Month: April 2016

Rail-dbGaP

[PMID:27153614] [Bioinformatics]

Rail-dbGaP: analyzing dbGaP-protected data in the cloud with Amazon Elastic MapReduce

Work from Ben Langmead. “To analyse dbGaP-protected data, researchers must typically work with IT administrators and signing officials to ensure all levels of security are implemented at their institution. This is a major obstacle, impeding reproducibility and reducing the utility of archived data.” “The protocol, Rail-dbGaP, is applicable to any tool running on Amazon Web Services Elastic MapReduce.”

rnaseqcomp

[PMID:27107712] [Genome Biology]

A benchmark for RNA-seq quantification pipelines

“Note that for the ROC analysis we show results for both gene level and transcript level analysis and the transcript level metrics were substantially worse. Previous publications [PMID:26201343] focusing on abundance found that all algorithms performed well.
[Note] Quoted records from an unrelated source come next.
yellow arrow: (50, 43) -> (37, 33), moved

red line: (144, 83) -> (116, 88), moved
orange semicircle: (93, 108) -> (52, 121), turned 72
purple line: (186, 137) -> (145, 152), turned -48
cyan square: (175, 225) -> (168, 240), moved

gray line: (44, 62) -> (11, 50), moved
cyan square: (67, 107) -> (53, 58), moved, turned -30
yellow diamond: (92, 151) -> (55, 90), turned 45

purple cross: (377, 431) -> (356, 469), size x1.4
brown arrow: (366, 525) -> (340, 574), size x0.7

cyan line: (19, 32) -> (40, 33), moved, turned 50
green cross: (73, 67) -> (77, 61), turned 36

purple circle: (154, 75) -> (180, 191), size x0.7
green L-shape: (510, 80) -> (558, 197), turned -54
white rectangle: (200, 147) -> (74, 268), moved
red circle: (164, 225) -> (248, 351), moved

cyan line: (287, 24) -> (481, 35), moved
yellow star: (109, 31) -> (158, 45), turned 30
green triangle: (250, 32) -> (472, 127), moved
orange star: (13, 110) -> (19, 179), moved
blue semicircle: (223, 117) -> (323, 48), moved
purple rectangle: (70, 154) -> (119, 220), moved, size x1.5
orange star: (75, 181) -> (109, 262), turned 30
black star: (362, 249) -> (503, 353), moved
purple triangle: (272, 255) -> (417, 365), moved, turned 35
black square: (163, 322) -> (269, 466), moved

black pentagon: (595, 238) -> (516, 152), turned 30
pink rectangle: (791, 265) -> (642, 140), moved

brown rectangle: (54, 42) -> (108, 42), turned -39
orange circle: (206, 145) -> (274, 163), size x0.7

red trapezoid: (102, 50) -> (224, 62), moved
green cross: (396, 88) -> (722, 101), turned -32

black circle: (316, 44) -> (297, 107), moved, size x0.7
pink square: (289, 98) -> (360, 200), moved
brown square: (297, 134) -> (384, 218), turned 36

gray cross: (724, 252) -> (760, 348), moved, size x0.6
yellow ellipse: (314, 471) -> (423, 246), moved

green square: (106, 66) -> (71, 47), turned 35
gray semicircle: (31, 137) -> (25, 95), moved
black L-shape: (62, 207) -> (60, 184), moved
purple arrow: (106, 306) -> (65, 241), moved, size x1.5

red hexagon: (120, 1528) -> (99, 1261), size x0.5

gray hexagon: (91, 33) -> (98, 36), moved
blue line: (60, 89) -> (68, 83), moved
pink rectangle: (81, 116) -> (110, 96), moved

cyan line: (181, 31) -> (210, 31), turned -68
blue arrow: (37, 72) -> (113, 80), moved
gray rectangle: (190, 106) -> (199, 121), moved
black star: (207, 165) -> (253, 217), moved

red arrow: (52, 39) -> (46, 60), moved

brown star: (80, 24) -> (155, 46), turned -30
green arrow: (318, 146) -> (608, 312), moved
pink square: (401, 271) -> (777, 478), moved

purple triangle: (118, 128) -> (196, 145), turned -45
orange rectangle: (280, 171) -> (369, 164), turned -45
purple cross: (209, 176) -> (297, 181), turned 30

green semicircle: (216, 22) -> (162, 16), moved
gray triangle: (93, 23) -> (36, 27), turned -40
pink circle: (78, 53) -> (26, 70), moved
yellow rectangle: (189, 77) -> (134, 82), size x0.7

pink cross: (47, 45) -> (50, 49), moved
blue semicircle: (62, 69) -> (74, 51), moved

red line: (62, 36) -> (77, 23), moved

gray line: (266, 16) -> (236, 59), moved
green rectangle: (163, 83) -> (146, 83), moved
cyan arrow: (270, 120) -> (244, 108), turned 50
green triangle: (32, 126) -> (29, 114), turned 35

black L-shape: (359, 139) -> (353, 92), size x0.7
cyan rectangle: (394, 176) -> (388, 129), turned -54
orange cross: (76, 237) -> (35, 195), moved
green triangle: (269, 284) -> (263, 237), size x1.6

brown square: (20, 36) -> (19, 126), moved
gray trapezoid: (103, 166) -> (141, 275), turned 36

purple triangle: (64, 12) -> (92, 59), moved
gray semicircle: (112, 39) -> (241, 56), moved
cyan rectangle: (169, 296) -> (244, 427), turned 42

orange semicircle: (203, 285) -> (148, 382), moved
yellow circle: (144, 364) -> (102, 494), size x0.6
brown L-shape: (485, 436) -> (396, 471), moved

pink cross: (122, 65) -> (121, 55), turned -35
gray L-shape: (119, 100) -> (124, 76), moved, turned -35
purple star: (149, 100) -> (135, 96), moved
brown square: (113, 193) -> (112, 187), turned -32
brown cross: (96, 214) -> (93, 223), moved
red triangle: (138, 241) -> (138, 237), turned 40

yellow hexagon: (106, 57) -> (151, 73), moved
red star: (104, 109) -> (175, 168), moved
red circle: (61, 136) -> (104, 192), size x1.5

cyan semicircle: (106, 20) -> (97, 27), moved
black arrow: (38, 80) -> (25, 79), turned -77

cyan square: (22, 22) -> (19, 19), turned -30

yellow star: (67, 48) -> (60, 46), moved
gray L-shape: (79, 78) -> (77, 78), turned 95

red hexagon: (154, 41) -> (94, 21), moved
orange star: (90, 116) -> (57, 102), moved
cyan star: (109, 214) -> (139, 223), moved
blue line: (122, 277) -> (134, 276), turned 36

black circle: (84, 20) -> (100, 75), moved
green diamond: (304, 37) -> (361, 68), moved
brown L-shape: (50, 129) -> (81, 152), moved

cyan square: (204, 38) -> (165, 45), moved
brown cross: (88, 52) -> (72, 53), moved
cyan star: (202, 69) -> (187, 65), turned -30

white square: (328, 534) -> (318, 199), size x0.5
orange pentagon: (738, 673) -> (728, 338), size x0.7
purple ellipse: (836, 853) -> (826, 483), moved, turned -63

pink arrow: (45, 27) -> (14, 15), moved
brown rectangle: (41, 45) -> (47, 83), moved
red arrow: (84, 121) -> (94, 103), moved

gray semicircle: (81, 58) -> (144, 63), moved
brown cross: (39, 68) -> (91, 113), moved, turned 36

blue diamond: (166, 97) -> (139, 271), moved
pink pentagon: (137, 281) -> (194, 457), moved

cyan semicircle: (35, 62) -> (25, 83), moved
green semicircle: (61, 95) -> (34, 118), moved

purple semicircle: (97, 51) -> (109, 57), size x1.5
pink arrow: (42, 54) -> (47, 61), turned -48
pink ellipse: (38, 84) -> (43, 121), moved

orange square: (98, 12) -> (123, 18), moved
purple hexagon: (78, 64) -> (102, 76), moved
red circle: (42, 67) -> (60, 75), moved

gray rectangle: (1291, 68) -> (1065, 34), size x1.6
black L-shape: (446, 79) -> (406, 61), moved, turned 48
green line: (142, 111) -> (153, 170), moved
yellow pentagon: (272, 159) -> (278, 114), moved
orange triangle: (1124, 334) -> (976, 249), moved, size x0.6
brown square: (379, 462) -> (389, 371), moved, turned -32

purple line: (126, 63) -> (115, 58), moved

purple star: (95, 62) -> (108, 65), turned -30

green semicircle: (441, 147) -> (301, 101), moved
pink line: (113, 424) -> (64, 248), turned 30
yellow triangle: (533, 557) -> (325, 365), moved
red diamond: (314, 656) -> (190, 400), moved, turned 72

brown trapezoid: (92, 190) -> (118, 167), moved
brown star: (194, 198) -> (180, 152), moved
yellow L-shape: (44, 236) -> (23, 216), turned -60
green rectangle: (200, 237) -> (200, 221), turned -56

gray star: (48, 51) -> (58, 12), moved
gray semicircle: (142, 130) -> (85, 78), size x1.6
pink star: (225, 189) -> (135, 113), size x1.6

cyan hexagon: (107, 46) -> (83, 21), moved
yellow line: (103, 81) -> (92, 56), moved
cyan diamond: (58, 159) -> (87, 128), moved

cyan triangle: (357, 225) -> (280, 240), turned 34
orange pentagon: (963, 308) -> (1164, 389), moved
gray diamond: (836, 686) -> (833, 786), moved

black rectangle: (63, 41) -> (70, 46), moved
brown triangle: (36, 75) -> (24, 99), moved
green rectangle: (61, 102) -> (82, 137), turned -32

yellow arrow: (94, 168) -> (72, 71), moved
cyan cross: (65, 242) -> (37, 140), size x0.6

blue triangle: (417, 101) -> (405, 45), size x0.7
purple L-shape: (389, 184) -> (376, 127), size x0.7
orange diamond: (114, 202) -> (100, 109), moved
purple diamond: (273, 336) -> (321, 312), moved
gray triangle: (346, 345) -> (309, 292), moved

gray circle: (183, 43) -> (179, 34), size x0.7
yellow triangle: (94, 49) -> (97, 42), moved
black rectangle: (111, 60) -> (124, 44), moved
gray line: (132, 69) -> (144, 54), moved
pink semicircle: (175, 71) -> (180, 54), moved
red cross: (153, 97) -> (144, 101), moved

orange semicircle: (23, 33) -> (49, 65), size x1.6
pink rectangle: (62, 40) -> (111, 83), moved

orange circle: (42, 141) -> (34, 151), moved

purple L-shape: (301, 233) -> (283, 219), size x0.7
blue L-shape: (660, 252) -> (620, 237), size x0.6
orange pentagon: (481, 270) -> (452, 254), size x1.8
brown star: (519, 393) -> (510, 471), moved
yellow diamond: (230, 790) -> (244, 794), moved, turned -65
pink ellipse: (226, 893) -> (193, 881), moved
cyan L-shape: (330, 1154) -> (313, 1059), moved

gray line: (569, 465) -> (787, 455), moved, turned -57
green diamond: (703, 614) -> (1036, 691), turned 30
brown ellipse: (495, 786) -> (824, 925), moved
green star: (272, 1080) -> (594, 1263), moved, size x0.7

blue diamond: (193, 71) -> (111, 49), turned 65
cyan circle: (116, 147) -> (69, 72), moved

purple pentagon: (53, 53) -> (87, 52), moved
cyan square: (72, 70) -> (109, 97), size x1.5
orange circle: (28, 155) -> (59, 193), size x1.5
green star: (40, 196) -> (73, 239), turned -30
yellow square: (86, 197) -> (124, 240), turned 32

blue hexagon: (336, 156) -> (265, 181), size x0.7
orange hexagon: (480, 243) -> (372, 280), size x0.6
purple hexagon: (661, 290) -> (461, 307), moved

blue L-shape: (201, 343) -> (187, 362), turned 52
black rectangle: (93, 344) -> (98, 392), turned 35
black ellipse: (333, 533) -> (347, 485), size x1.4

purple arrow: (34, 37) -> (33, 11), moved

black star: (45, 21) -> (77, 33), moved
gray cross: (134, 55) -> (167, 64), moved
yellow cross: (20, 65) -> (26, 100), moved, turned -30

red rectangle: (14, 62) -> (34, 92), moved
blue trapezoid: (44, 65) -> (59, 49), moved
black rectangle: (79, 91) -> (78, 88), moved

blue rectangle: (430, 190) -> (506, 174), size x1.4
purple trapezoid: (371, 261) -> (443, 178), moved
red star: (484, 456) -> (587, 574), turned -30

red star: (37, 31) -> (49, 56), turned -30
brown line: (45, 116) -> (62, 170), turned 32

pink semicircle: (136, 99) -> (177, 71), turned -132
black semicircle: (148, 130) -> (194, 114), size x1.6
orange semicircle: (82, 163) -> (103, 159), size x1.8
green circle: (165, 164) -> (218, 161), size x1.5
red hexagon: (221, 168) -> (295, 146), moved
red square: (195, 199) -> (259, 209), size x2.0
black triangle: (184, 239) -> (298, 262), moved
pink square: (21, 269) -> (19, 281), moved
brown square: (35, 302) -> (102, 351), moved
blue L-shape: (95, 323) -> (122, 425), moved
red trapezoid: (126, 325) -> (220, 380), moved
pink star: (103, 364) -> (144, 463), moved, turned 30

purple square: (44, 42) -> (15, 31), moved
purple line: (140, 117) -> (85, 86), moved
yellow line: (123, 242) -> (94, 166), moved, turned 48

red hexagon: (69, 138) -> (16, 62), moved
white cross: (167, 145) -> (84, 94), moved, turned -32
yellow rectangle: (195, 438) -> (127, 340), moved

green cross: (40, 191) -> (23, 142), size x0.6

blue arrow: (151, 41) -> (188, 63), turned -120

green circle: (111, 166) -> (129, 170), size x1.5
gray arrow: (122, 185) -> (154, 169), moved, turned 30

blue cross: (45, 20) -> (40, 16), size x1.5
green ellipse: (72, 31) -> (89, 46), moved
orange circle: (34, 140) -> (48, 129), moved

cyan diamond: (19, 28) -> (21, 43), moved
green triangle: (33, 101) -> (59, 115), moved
Here we found that if your focus is differential expression, then results are not as impressive and differences are found across algorithms.””Finally, note that our method is meant to assess the quantification method specifically. Because, in general, our method does not consider biological replicates, it is not meant to be used for comparisons of statistical methods such as DESeq2 and edgeR.”

CNVkit

[PMID:27100738] [PLoS Computational Biology]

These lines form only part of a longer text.